I can recall getting on buses and being asked to move to the back. I wouldn’t sit in the direct front, but I would clearly sit farther than where the unofficial line was. If whites got on, you had to move back if there were more seats in the back. The bus driver inevitably would say, “Hey, you. Get to the back.” I would sit there and wait for someone to throw me out. But they wouldn’t. They didn’t want to make enough of an issue out of it to throw a kid out.
Perhaps some of the things we did in the segregated environment was not too dissimilar from what Solidarity is doing to Poland today. You may not have gone out and stood before a bayonet, but you did as many of the little things that you could to erode the system and show you did not accept it.
I remember when I was a senior in high school. In 1955. I was always president of my class and president of the student government. I recall going to a citywide meeting of student government presidents. There was one particular white guy who said he was going to be going to the Naval Academy. That sounded exciting. So I went to the recruiting station and told the recruiter I wanted to understand something about the Naval Academy. And
he simply wouldn’t give me any information. And he said he didn’t want to waste his time going through the tests. I was irate. To his mind, blacks didn’t go to the Naval Academy. Interestingly, there was a few at the time. A very, very few. But I didn’t know it.
I took an undergraduate degree in mathematics and chemistry at West Virginia Wesleyan College, was an exchange student in the Soviet Union for six months, and then started teaching mathematics at my high school.
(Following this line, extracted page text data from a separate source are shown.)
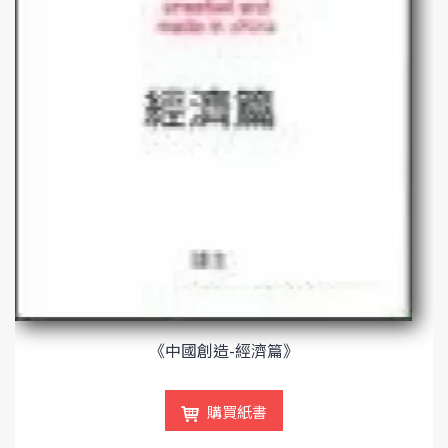
《中國創造-經濟篇》
購買紙書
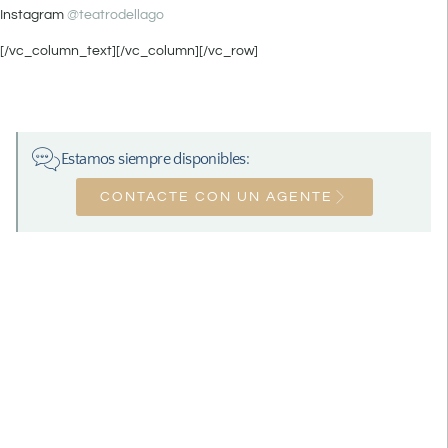
Instagram
@teatrodellago
[/vc_column_text][/vc_column][/vc_row]
Estamos siempre disponibles:
CONTACTE CON UN AGENTE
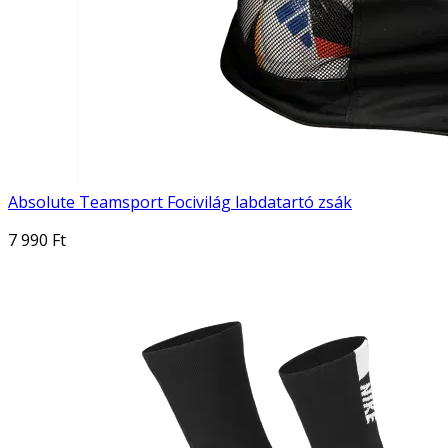
Absolute Teamsport Focivilág labdatartó zsák
7 990 Ft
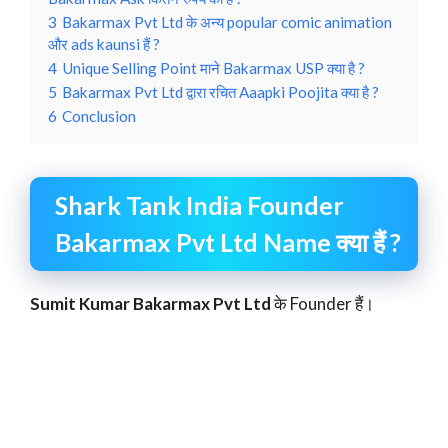
3
Bakarmax Pvt Ltd के अन्य popular comic animation
और ads kaunsi हैं ?
4
Unique Selling Point माने Bakarmax USP क्या है ?
5
Bakarmax Pvt Ltd द्वारा रचित Aaapki Poojita क्या है ?
6
Conclusion
Shark Tank India Founder
Bakarmax Pvt Ltd Name क्या हैं ?
Sumit Kumar
Bakarmax Pvt Ltd
के Founder हैं।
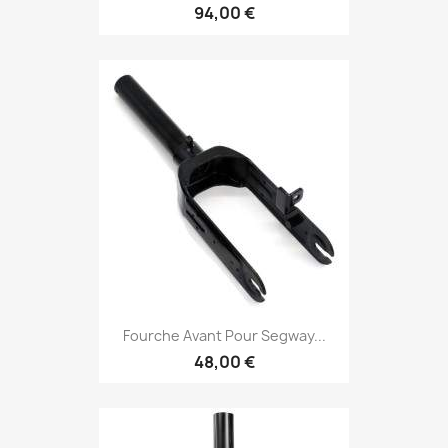
94,00 €
Fourche Avant Pour Segway...
48,00 €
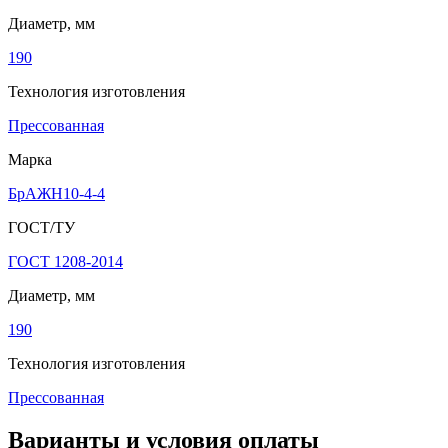
Диаметр, мм
190
Технология изготовления
Прессованная
Марка
БрАЖН10-4-4
ГОСТ/ТУ
ГОСТ 1208-2014
Диаметр, мм
190
Технология изготовления
Прессованная
Варианты и условия оплаты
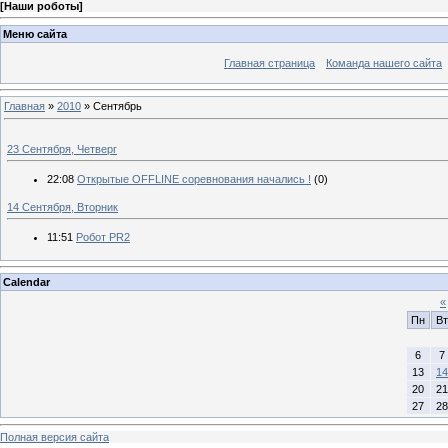
[
Наши роботы
]
Меню сайта
Главная страница
Команда нашего сайта
Главная
»
2010
»
Сентябрь
23 Сентября, Четверг
22:08
Открытые OFFLINE соревнования начались !
(0)
14 Сентября, Вторник
11:51
Робот PR2
Calendar
«
Пн
Вт
6
7
13
14
20
21
27
28
Полная версия сайта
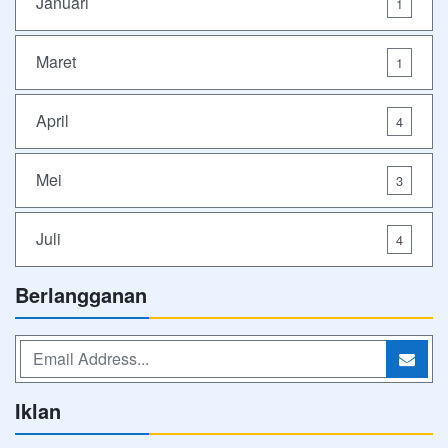
Januari
1
Maret
1
April
4
Mei
3
Juli
4
Berlangganan
Iklan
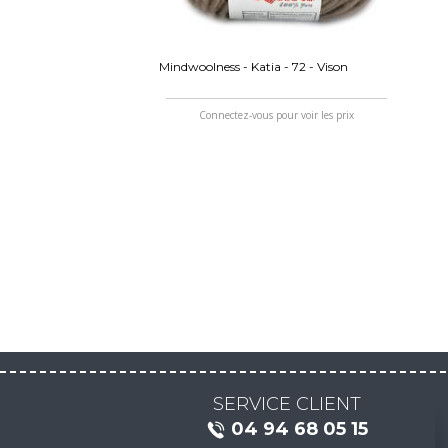
Mindwoolness - Katia - 72 - Vison
Connectez-vous pour voir les prix
SERVICE CLIENT
04 94 68 05 15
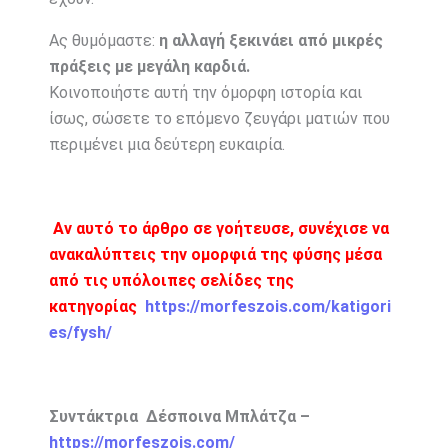
Ας θυμόμαστε:
η αλλαγή ξεκινάει από μικρές
πράξεις με μεγάλη καρδιά.
Κοινοποιήστε αυτή την όμορφη ιστορία και
ίσως, σώσετε το επόμενο ζευγάρι ματιών που
περιμένει μια δεύτερη ευκαιρία.
Αν αυτό το άρθρο σε γοήτευσε, συνέχισε να
ανακαλύπτεις την ομορφιά της φύσης μέσα
από τις υπόλοιπες σελίδες της
κατηγορίας
https://morfeszois.com/katigori
es/fysh/
Συντάκτρια Δέσποινα Μπλάτζα –
https://morfeszois.com/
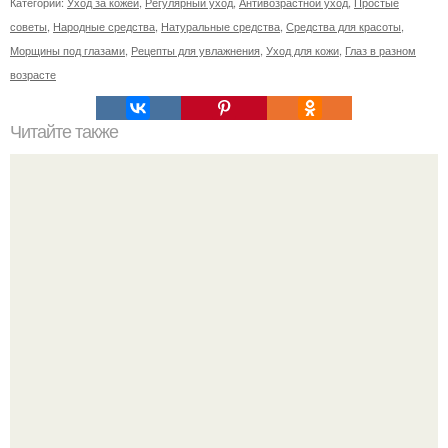
Категории:
Уход за кожей
,
Регулярный уход
,
Антивозрастной уход
,
Простые
советы
,
Народные средства
,
Натуральные средства
,
Средства для красоты
,
Морщины под глазами
,
Рецепты для увлажнения
,
Уход для кожи
,
Глаз в разном
возрасте
Читайте также
Уход за собой по дням недели на месяц. План ухода за
собой за 30 минут на неделю?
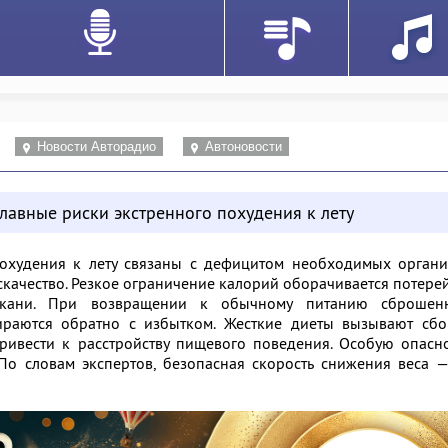
Новости Авторадио
Автоновости
главные риски экстренного похудения к лету
похудения к лету связаны с дефицитом необходимых органи
скачество. Резкое ограничение калорий оборачивается потере
кани. При возвращении к обычному питанию сброшен
раются обратно с избытком. Жесткие диеты вызывают сбо
ивести к расстройству пищевого поведения. Особую опасно
По словам экспертов, безопасная скорость снижения веса 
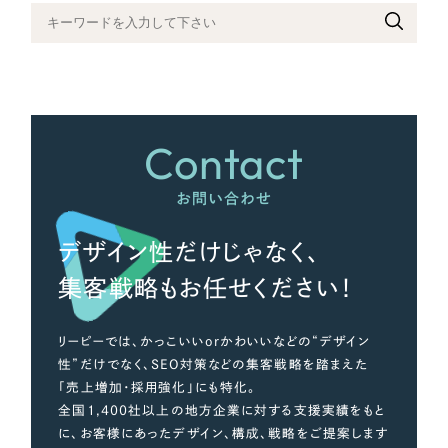
さらに条件を追加する
Contact
お問い合わせ
デザイン性だけじゃなく、
集客戦略もお任せください！
リーピーでは、かっこいいorかわいいなどの“デザイン
性”だけでなく、SEO対策などの集客戦略を踏まえた
「売上増加・採用強化」にも特化。
全国1,400社以上の地方企業に対する支援実績をもと
に、お客様にあったデザイン、構成、戦略をご提案します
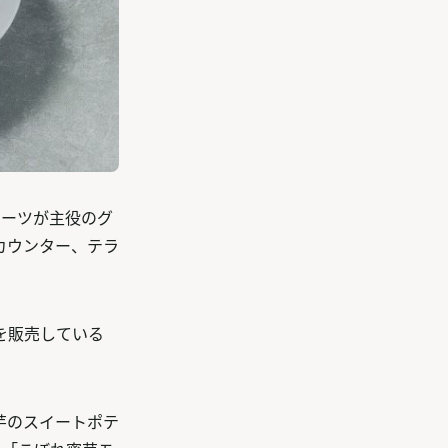
スイーツが主役のグ
カウンター、テラ
を販売している
芋のスイートポテ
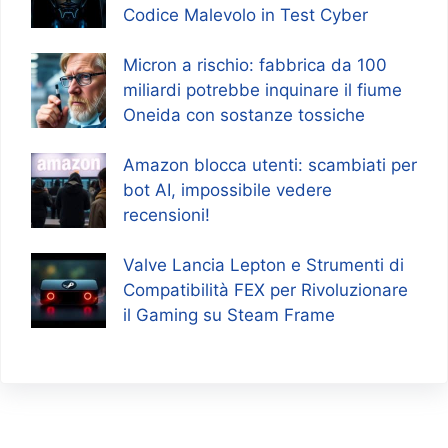
Codice Malevolo in Test Cyber
Micron a rischio: fabbrica da 100
miliardi potrebbe inquinare il fiume
Oneida con sostanze tossiche
Amazon blocca utenti: scambiati per
bot AI, impossibile vedere
recensioni!
Valve Lancia Lepton e Strumenti di
Compatibilità FEX per Rivoluzionare
il Gaming su Steam Frame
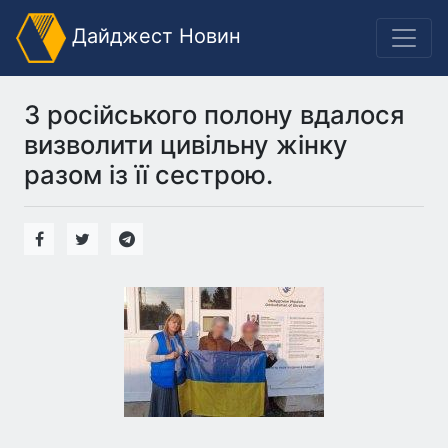
Дайджест Новин
З російського полону вдалося
визволити цивільну жінку
разом із її сестрою.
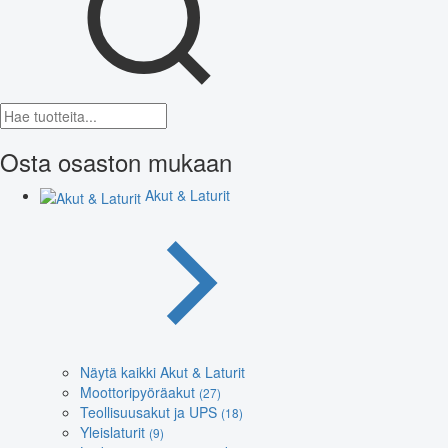
Osta osaston mukaan
Akut & Laturit
Näytä kaikki Akut & Laturit
Moottoripyöräakut
(27)
Teollisuusakut ja UPS
(18)
Yleislaturit
(9)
In 1961 I got drafted. And I just made the decision to go into the Navy because I didn’t think I wanted to go into the Army and because of what that recruiter had done to me.
I qualified for the Aviation Officers’ Training Program and was the only black in my class at Pensacola, Florida. At that time there were very few black officers. In fact, on a ship as large as a carrier, you might be the only one.
We had what they called smokers at flight school. And they would set up boxing matches. One day the sergeant was standing around and said, “We have to have some boxers. Who volunteers as the battalion boxers? Who boxed before?” A few hands went up. “Who else would like to volunteer?” I never fought before. And back home, in the streets, I was not known as the one that was raising all the hell. But the sergeant quote volunteered me unquote. After all, I was black.
The first boxing match I was a hero. They give you some training, not much. But I was just too proud to be beaten by anyone. I boxed someone else who had never boxed, and I just kind of beat the hell out of him and won.
When it came to the second smoker, I fought a guy who knew what he was doing. He was not one of those quote volunteers unquote. He had done Golden Gloves stuff. He won the fight. I got him some good ones, but he really punched me. Of course, all my people thought I was robbed. And although the scoring was close, he did a job on me. That’s when I retired.
I did not experience the terrible, overt racism that older black officers did who went through before me. At least at the officer level, the Navy was priding itself on being ahead of what was happening in society. But the discrimination was still there, just not so open.